Items listed in a dataset:
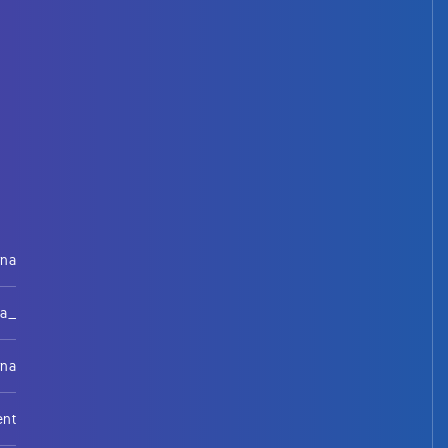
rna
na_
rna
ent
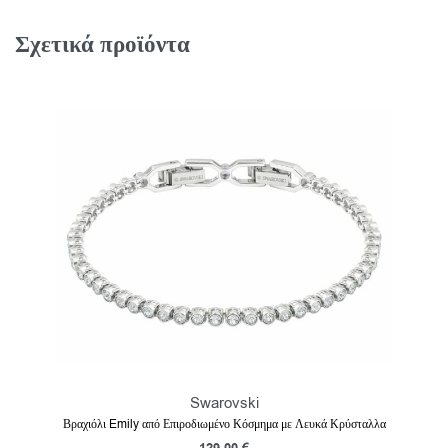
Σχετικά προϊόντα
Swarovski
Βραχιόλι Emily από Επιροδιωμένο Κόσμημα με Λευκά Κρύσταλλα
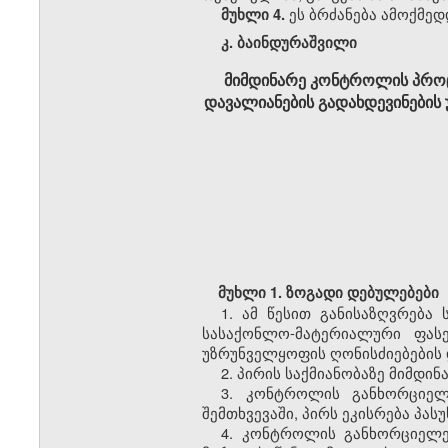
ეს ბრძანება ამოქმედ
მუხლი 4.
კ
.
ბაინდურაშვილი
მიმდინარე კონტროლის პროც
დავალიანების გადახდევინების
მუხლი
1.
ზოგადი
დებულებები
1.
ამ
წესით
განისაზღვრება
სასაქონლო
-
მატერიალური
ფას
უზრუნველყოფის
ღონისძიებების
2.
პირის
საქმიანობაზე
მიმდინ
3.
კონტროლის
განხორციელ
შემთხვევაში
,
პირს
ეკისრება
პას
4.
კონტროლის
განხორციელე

==

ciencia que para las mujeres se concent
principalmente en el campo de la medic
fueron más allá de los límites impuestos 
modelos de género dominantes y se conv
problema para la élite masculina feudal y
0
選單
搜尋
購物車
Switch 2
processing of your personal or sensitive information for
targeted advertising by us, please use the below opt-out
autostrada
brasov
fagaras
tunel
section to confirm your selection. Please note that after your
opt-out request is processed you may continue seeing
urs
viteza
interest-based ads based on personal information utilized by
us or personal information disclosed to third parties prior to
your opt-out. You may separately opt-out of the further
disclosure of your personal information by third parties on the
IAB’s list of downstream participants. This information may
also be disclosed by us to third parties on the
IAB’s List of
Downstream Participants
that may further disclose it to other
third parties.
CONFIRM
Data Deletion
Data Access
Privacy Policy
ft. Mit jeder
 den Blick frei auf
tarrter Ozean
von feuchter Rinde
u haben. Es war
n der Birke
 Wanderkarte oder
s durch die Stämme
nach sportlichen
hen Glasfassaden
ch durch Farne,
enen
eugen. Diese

- Problem requirements -
Within the entries above, find each line where "personal" appears; copy every one.

- Written answer -
processing of your personal or sensitive information for
interest-based ads based on personal information utilized by
us or personal information disclosed to third parties prior to
disclosure of your personal information by third parties on the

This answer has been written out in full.